4月21日、三田市の唯一の図書館に行って来ました。私鉄で一駅なのですが、ちょっとママチャリでは無理ですので、交通費がかかります。一人4冊しか借りられず、子どもたちの名義も借りられませんので、費用対効果に問題があります。そこで借りてきた本その他についてごく短い感想を述べるにとどめたいと思います。
「社会主義とはなんだったのか」(塩川伸明、1994)は筆者とほぼ同世代の著者による、未練を残しつつも社会主義へのレクイエムを奏でたもの。共感できる点が多く、さっそくつぎのゼミでヒョウセツ(「ワード」では漢字変換できない)させてもらった。あからさまな社会主義(理念的なそれを含めて)への嘲笑に対しては嫌悪感を催すが、こういう姿勢は好きだ。 星4つ。
「日本新党とはなんだったのか」(松崎哲久、1995)は雲散霧消した日本新党の創設にかかわりのちに<殿>の逆鱗に触れ除名された著者の内部告発。殿の性向や生態がわかり、おもしろかった。星4つ。
「どこが超能力やねん」(ゆうむ はじめ、1992)はTVでしばしばとりあげられる超能力をすべてトリックだとして告発しているもの。この種の物理的な超能力は否定するが、いわゆる霊能者の<過去を読む>等の心理的な超能力は肯定しているのがおもしろい。ニュートリノ等の物理的作用で将来は説明可能になるとマジメに信じているらしい。星二つ。
「常温核融合スキャンダル」(カーリートーブス、1993)は綿密に常温核融合騒動をフォローしたもので、相当の大部。科学者・研究者の内幕がわかっておもしろい。これによると常温核融合なるものは完全な幻、妄想らしい。星三つ。
「進化論裁判」(エルドリッジ、1991)と「新・進化論」(オークローズ、マタシチュー、1992)は同じ訳者によるもの。前者は断続平衡説の提唱者で反ダーウイン論者としてしばしばとりあげられる著者によるいわゆる科学的創造論者に対してのダーウイン擁護論でおおむね理解できる。星三つ。ひどいのは後者である。これは「量子論的進化観」であり、「傾聴に値する」という訳者の巻末解説にひかれて読んだのだが、ひどいものだった。99パーセントまでダーウイン進化論に対する昔ながらの誹謗中傷をさまざまな諸論文の我田引水的な引用により繰り返しているだけである。量子宇宙論の一部では「人間原理」という人間のために宇宙が生成発展したという寝言をいう論者がいるようだが、その進化論バージョンである。

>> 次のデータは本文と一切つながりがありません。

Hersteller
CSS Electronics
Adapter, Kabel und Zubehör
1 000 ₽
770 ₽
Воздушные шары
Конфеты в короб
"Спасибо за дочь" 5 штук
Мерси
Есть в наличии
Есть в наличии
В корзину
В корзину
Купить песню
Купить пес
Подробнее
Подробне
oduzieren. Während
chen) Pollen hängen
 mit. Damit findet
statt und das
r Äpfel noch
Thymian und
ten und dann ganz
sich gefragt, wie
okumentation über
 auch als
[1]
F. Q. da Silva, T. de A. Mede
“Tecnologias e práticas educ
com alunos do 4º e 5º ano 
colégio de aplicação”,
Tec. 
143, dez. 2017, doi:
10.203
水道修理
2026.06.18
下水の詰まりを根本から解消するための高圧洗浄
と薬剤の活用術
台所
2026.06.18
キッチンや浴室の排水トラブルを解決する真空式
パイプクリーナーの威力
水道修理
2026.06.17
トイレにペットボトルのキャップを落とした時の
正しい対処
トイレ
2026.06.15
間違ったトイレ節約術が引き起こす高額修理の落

進化の科学的説明としては、使われていないといわれる「ガラクタDNA」がひたすら来るべき飛躍のためにプログラムを組んでいるというだけのもの。機が熟したとき瞬時に進化が起こるというもので、断続平衡説のカリカチュアもいいところ(断続平衡説は地質学的な瞬時ー数千、数万年ーにダーウインメカニズムにより新種が登場するというもので瞬時というのはあくまで比喩である)。そして生命の誕生とヒトの誕生はそれでも説明がつかず、背後に<神>の存在があるという。これではゴールドスミスのHopeful Monster説の方がまだましだ。訳者はもう少しまじめに解説してほしい。星一つ。
「宇宙生命科学」(河崎行繁、1993)は水・蛋白質・核酸という地球型・炭素型生命だけでなく、それから類推しての生命一般とその可能性を論じたもの。SF的で、甚だ興味深い。一度珪素生命とかアンモニア・炭水化物生命とか気体生命をみてみたい。もしそうしたものが存在するとして具体的な形態・生態を論じて欲しかったが、これはないものねだりか。星5つ。

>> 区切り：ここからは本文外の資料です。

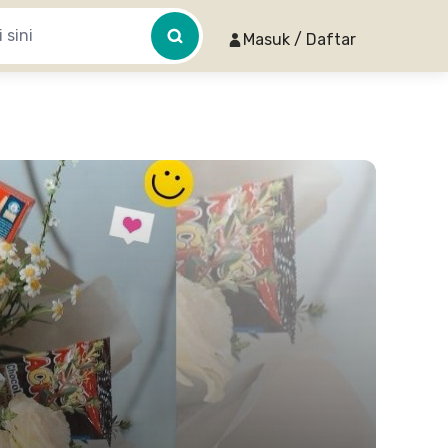
Masuk / Daftar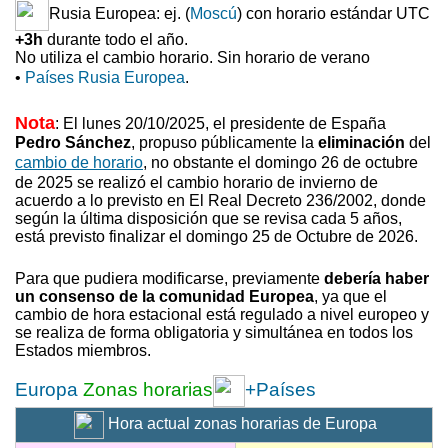
Rusia Europea: ej. (
Moscú
) con horario estándar UTC
+3h
durante todo el año.
No utiliza el cambio horario. Sin horario de verano
•
Países Rusia Europea
.
Nota
: El lunes 20/10/2025, el presidente de España
Pedro Sánchez
, propuso
públicamente la
eliminación
del
cambio de horario
, no obstante el domingo 26 de octubre
de 2025 se realizó el cambio horario de invierno
de
acuerdo a lo previsto en El Real Decreto 236/2002, donde
según la última disposición que se revisa cada 5 años,
está previsto finalizar el domingo 25 de Octubre de 2026.
Para que pudiera modificarse, previamente
debería haber
un consenso de la comunidad Europea
, ya que el
cambio de hora estacional está regulado a nivel europeo y
se realiza de forma obligatoria y simultánea en todos los
Estados miembros.
Europa
Zonas horarias
+Países
Hora actual zonas horarias de Europa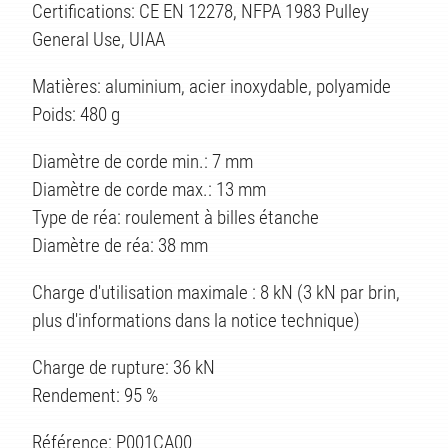
Certifications: CE EN 12278, NFPA 1983 Pulley
General Use, UIAA
Matières: aluminium, acier inoxydable, polyamide
Poids: 480 g
Diamètre de corde min.: 7 mm
Diamètre de corde max.: 13 mm
Type de réa: roulement à billes étanche
Diamètre de réa: 38 mm
Charge d'utilisation maximale : 8 kN (3 kN par brin,
plus d'informations dans la notice technique)
Charge de rupture: 36 kN
Rendement: 95 %
Référence: P001CA00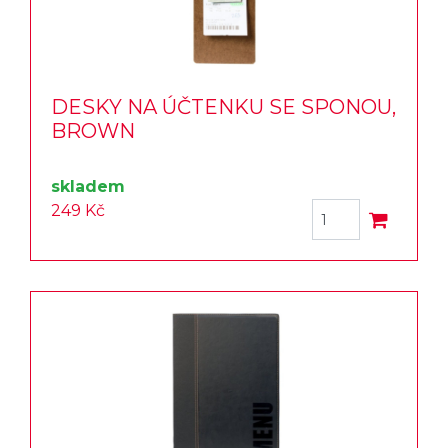
DESKY NA ÚČTENKU SE SPONOU,
BROWN
skladem
249 Kč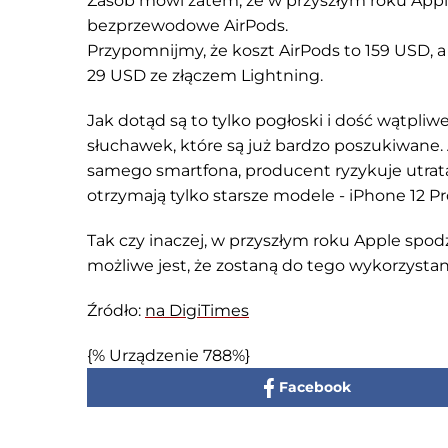
Zasób mówi zatem, że w przyszłym roku App
bezprzewodowe AirPods.
Przypomnijmy, że koszt AirPods to 159 USD,
29 USD ze złączem Lightning.
Jak dotąd są to tylko pogłoski i dość wątpli
słuchawek, które są już bardzo poszukiwane. 
samego smartfona, producent ryzykuje utratą 
otrzymają tylko starsze modele - iPhone 12 Pr
Tak czy inaczej, w przyszłym roku Apple spo
możliwe jest, że zostaną do tego wykorzystan
Źródło:
na DigiTimes
{% Urządzenie 788%}
Facebook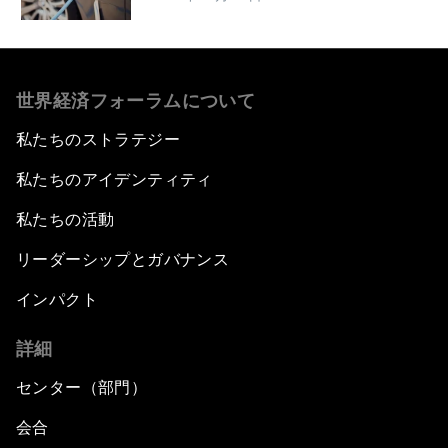
世界経済フォーラムについて
私たちのストラテジー
私たちのアイデンティティ
私たちの活動
リーダーシップとガバナンス
インパクト
詳細
センター（部門）
会合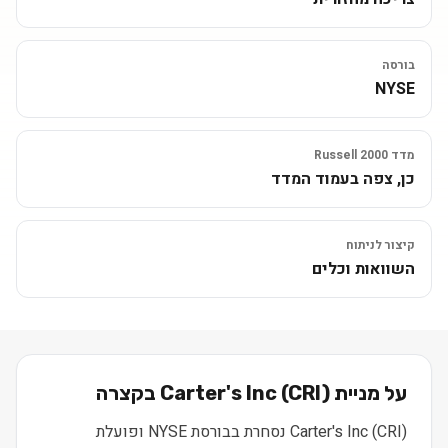
בורסה
NYSE
מדד Russell 2000
כן, צפה בעמוד המדד
קיצור לניתוח
השוואות וכלים
על מניית
) בקצרה
CRI
(
Carter's Inc
Carter's Inc (CRI) נסחרת בבורסת NYSE ופועלת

「マンガ界のウラの裏がわかる本」(蕪木某、1991)はどうってことはない。星二つ。
小説は3冊しか読んでいない。藤沢周平の文庫本二冊(「長門守の陰謀」「闇の歯車」)と佐野洋の「動詞の考察」(1994)。前者はゴールデンウイーク採集行の行き帰りにキオスクで買って読んだもの。達者なものである。ふたつとも星三つ。後者はwife が借りてきたものをひまつぶしに読んだ。特筆事項なし。星二つ。